*Work required*
Once you have read the entries below, write them all out again exactly.

(Collected data)
════════════════════

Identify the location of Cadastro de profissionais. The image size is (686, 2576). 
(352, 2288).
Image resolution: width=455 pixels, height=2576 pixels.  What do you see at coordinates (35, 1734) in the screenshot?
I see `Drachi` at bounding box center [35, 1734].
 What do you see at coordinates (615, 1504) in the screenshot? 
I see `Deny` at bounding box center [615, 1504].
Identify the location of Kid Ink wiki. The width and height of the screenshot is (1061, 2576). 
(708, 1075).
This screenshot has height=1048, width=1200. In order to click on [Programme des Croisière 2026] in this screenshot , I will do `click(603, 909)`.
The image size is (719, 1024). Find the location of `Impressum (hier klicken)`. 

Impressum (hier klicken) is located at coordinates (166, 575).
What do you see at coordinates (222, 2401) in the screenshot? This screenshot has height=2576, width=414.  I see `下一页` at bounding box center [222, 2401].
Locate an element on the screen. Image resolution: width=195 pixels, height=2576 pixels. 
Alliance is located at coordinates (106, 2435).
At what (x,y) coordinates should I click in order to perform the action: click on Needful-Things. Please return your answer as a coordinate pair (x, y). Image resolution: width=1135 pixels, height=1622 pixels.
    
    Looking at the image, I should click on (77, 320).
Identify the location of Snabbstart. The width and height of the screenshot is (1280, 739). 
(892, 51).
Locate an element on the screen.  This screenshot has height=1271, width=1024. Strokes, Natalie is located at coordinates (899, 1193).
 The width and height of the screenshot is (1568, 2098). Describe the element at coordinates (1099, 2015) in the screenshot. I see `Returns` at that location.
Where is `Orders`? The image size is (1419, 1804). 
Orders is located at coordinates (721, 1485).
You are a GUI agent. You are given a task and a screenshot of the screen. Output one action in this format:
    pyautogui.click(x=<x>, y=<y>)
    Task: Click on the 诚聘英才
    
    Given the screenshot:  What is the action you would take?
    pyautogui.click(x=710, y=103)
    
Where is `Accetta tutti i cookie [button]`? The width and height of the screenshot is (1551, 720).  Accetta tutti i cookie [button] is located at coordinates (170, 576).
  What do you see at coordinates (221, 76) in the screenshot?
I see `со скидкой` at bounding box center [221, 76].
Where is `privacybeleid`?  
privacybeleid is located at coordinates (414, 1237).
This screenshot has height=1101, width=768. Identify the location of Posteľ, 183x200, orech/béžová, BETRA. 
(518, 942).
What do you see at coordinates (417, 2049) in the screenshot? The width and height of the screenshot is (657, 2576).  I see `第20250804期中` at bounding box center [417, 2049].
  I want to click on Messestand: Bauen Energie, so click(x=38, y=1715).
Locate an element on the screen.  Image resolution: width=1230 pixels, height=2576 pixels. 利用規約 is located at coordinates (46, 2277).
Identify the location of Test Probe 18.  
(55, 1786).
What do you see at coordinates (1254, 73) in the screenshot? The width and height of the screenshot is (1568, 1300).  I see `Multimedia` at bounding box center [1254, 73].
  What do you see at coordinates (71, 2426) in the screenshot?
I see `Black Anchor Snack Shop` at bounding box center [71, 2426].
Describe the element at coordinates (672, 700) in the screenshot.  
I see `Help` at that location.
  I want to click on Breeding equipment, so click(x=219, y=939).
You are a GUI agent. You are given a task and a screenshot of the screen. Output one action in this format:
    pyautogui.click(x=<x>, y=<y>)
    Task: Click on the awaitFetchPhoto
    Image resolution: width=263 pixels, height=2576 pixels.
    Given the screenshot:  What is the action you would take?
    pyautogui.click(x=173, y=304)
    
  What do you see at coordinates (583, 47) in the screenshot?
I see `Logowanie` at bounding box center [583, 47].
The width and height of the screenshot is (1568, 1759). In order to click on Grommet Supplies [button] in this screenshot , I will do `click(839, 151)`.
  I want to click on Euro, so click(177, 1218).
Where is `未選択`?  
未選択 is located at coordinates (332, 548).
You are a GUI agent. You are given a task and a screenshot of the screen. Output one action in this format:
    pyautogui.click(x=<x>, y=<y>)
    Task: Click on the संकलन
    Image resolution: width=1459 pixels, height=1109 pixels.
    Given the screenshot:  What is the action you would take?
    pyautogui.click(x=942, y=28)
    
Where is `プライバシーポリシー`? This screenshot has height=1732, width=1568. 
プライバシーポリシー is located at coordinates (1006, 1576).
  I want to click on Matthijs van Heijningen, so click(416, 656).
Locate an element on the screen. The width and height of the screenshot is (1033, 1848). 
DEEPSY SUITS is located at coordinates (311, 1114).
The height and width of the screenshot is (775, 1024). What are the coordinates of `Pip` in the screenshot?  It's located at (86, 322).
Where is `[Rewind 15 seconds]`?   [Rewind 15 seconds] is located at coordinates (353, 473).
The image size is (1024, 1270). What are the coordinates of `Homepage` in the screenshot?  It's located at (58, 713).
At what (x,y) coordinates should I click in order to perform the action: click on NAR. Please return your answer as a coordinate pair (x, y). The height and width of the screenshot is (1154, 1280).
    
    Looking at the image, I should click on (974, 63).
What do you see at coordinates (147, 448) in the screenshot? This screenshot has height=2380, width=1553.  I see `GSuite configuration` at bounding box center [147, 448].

════════════════════

*Task output*
Identify the location of Cadastro de profissionais. The image size is (686, 2576). 
(352, 2288).
Image resolution: width=455 pixels, height=2576 pixels.  What do you see at coordinates (35, 1734) in the screenshot?
I see `Drachi` at bounding box center [35, 1734].
 What do you see at coordinates (615, 1504) in the screenshot? 
I see `Deny` at bounding box center [615, 1504].
Identify the location of Kid Ink wiki. The width and height of the screenshot is (1061, 2576). 
(708, 1075).
This screenshot has height=1048, width=1200. In order to click on [Programme des Croisière 2026] in this screenshot , I will do `click(603, 909)`.
The image size is (719, 1024). Find the location of `Impressum (hier klicken)`. 

Impressum (hier klicken) is located at coordinates (166, 575).
What do you see at coordinates (222, 2401) in the screenshot? This screenshot has height=2576, width=414.  I see `下一页` at bounding box center [222, 2401].
Locate an element on the screen. Image resolution: width=195 pixels, height=2576 pixels. 
Alliance is located at coordinates (106, 2435).
At what (x,y) coordinates should I click in order to perform the action: click on Needful-Things. Please return your answer as a coordinate pair (x, y). Image resolution: width=1135 pixels, height=1622 pixels.
    
    Looking at the image, I should click on (77, 320).
Identify the location of Snabbstart. The width and height of the screenshot is (1280, 739). 
(892, 51).
Locate an element on the screen.  This screenshot has height=1271, width=1024. Strokes, Natalie is located at coordinates (899, 1193).
 The width and height of the screenshot is (1568, 2098). Describe the element at coordinates (1099, 2015) in the screenshot. I see `Returns` at that location.
Where is `Orders`? The image size is (1419, 1804). 
Orders is located at coordinates (721, 1485).
You are a GUI agent. You are given a task and a screenshot of the screen. Output one action in this format:
    pyautogui.click(x=<x>, y=<y>)
    Task: Click on the 诚聘英才
    
    Given the screenshot:  What is the action you would take?
    pyautogui.click(x=710, y=103)
    
Where is `Accetta tutti i cookie [button]`? The width and height of the screenshot is (1551, 720).  Accetta tutti i cookie [button] is located at coordinates (170, 576).
  What do you see at coordinates (221, 76) in the screenshot?
I see `со скидкой` at bounding box center [221, 76].
Where is `privacybeleid`?  
privacybeleid is located at coordinates (414, 1237).
This screenshot has height=1101, width=768. Identify the location of Posteľ, 183x200, orech/béžová, BETRA. 
(518, 942).
What do you see at coordinates (417, 2049) in the screenshot? The width and height of the screenshot is (657, 2576).  I see `第20250804期中` at bounding box center [417, 2049].
  I want to click on Messestand: Bauen Energie, so click(x=38, y=1715).
Locate an element on the screen.  Image resolution: width=1230 pixels, height=2576 pixels. 利用規約 is located at coordinates (46, 2277).
Identify the location of Test Probe 18.  
(55, 1786).
What do you see at coordinates (1254, 73) in the screenshot? The width and height of the screenshot is (1568, 1300).  I see `Multimedia` at bounding box center [1254, 73].
  What do you see at coordinates (71, 2426) in the screenshot?
I see `Black Anchor Snack Shop` at bounding box center [71, 2426].
Describe the element at coordinates (672, 700) in the screenshot.  
I see `Help` at that location.
  I want to click on Breeding equipment, so click(x=219, y=939).
You are a GUI agent. You are given a task and a screenshot of the screen. Output one action in this format:
    pyautogui.click(x=<x>, y=<y>)
    Task: Click on the awaitFetchPhoto
    Image resolution: width=263 pixels, height=2576 pixels.
    Given the screenshot:  What is the action you would take?
    pyautogui.click(x=173, y=304)
    
  What do you see at coordinates (583, 47) in the screenshot?
I see `Logowanie` at bounding box center [583, 47].
The width and height of the screenshot is (1568, 1759). In order to click on Grommet Supplies [button] in this screenshot , I will do `click(839, 151)`.
  I want to click on Euro, so click(177, 1218).
Where is `未選択`?  
未選択 is located at coordinates (332, 548).
You are a GUI agent. You are given a task and a screenshot of the screen. Output one action in this format:
    pyautogui.click(x=<x>, y=<y>)
    Task: Click on the संकलन
    Image resolution: width=1459 pixels, height=1109 pixels.
    Given the screenshot:  What is the action you would take?
    pyautogui.click(x=942, y=28)
    
Where is `プライバシーポリシー`? This screenshot has height=1732, width=1568. 
プライバシーポリシー is located at coordinates (1006, 1576).
  I want to click on Matthijs van Heijningen, so click(416, 656).
Locate an element on the screen. The width and height of the screenshot is (1033, 1848). 
DEEPSY SUITS is located at coordinates (311, 1114).
The height and width of the screenshot is (775, 1024). What are the coordinates of `Pip` in the screenshot?  It's located at (86, 322).
Where is `[Rewind 15 seconds]`?   [Rewind 15 seconds] is located at coordinates (353, 473).
The image size is (1024, 1270). What are the coordinates of `Homepage` in the screenshot?  It's located at (58, 713).
At what (x,y) coordinates should I click in order to perform the action: click on NAR. Please return your answer as a coordinate pair (x, y). The height and width of the screenshot is (1154, 1280).
    
    Looking at the image, I should click on (974, 63).
What do you see at coordinates (147, 448) in the screenshot? This screenshot has height=2380, width=1553.  I see `GSuite configuration` at bounding box center [147, 448].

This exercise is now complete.